The Odd Bits: Beef Heart Stew

I love this blooming, gentle season, with its bright blue days so beautiful they seem like a dream, and skies that are like gazing into the eyes of a beloved. They shift so easily into the pattering, grey days when the slick tree trunks stand out from the blushing green.

Perhaps it is the flowers – i feel like they sing to me from everywhere –  the tops of trees and the garden and the tangled ditches – all shapes and forms,  shedding pollen and sweet smells, dangling and staring, twinkling and frilling and romancing.

All the twittering of busy birds. And babies, too.  And the little green curl of new sprouts in the seed flats for the next garden. There were so many things i felt like i failed with this past season as i was trying to heal – healing my heart and my tired-out self, feeling old and sad and lost.

I love to see what the plants will do with adversity. They are so sensible. To the trees, challenge means extra blossoms, seeds that know the long passage of time. It means deeper roots, and more connections.

Fear and sorrow are isolating, and life thrives on connection.  Everyone is looking towards sterility and isolation right now in the face of a global disease outbreak.
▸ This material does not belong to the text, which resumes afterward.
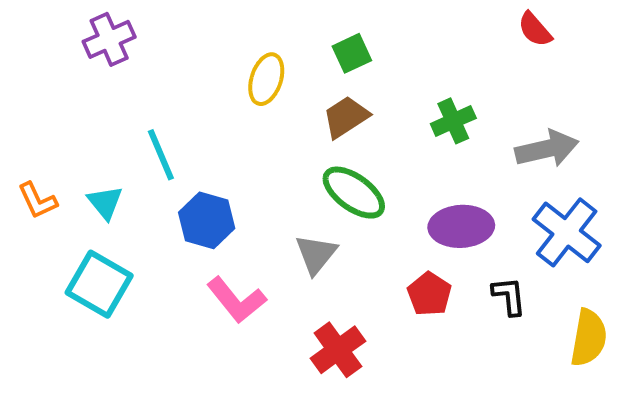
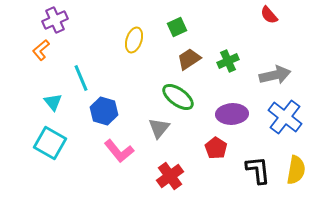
brown trapezoid: (346, 117) -> (189, 59), moved
orange L-shape: (37, 201) -> (41, 50), moved, turned 75
black L-shape: (509, 296) -> (258, 170), moved, size x1.4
But I want to walk the blooming path instead, the green path, the one crowded with friends and allies: Green, winged, multi-legged, and single-celled.

I already had many of the herbs specific against coronavirus on hand, and many of them are wild plants like skullcap, elder (though the leaves and bark, not the delicious berries), bidens, angelica, and kudzu (yes, kudzu).

And then there is nourishment.  Here is a soup to nourish the heart.  It is made from heart, one of those meats that is hardly eaten now, but it is not a strong-flavored organ at all. 

 Ancient warriors, in the days of long-ago, would sometimes eat some of the heart of a noble adversary they finally defeated. Not because they were simply cannabalistic, but because they admired the courage, the strength of their enemy and wanted to hold those qualities in their own heart.

This heart was from one of our bulls. It always feels like a very sacred task to handle the heart of something. I can’t imagine it being called waste. Dr. Tom Cowan writes about how the heart does not actually pump blood. The force of blood is driven by the metabolism creating water. The heart stops the blood, a brief pause. And listens. 

BEEF HEART STEW

I trim the fat off 1 beef heart. You don’t have to, but it is a weird-flavored bite in the soup. Then i cut it into bite-sized chunks. The fat can be put in with other fat to render. 

10 Shitake mushrooms

Butter

1 quart good broth

Salt and pepper

1 onion, chopped
Several garlic chives
A bunch of parsley

A handful of kale, chopped
2-3 good-sized potatoes, diced

Several carrots, cut into rounds

1.  Melt the butter in a soup pot, and brown the chunks of beef heart,  seasoning them with salt and pepper and stirring them as they brown. Add the onion when they are nicely browned and stir fry. 

2. Slice the mushrooms and add to the pot.  Stir fry a minute, then add the broth. 

3. Add the diced potatoes and kale,  the garlic chives and season again with salt and pepper. Simmer for a bit. 

4. When the potatoes are soft, add the parsley, chopped, and let cook just a minute longer.